The most compelling argument for Thrift is its safety. Thrift guarantees safety by binding services to use strict contracts. The contract describes how to interact with that service including how to call service procedures, what inputs to provide, and what output to expect. In the following Thrift IDL we have defined a service Zoo with a function makeSound that takes a string animalName and returns a string or throws an exception.

  struct Animal {
  1: i32 id
  2: string name
  3: string sound
  exception NotFoundException {
  1: i32 what
  2: string why
  service Zoo {
  * Returns the sound the given animal makes.
  string makeSound(1: string animalName) throws (
  1: NotFoundException noAnimalFound

Adhering to a strict contract means less time is spent figuring out how to communicate with a service and dealing with serialization. In addition, as a microservice evolves we do not have to worry about interfaces changing suddenly, and are able to deploy services independently from consumers. This is very good news for Uber engineers. We’re able to move on to other projects and tools since Thrift solves the problem of safety out of the box.

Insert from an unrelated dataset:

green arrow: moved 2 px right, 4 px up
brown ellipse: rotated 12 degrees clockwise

Lastly, we drew inspiration from fault tolerance and latency libraries in other companies facing similar challenges, such as Netflix’s Hystrix library and Twitter’s Finagle library, to tackle the problem of resiliency. With those libraries in mind, we wrote libraries that ensure clients are able to deal with failure scenarios successfully (which will be discussed in more detail in a future post).

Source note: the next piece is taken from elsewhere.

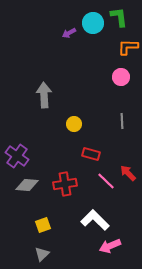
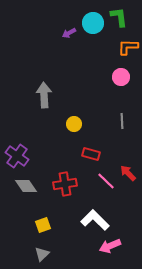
gray diamond: moved 1 px left, 1 px down; rotated 50 degrees clockwise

Tradeoffs and Where We’re Headed

Of course, no solution is perfect and all solutions have challenges. Unfortunately, Thrift’s toolset is relatively young and tools for Python and Node are not abundant. There is a risk that a lot of time will be invested in creating these tools. Additionally, there is no higher-level support for headers. Authentication and cross-service tracing, for example, are two challenging problems since higher level meta-data would be passed in every time.

Dismantling our well-worn monolith has been a long time coming. While it has been a key component that enabled our explosive growth in the past, it has grown cumbersome and difficult to scale further and maintain.

Our goal for the remainder of 2015 is to get rid of this repo entirely—promoting clear ownership, offering better organizational scalability, and providing more resilience and fault tolerance through our commitment to microservices.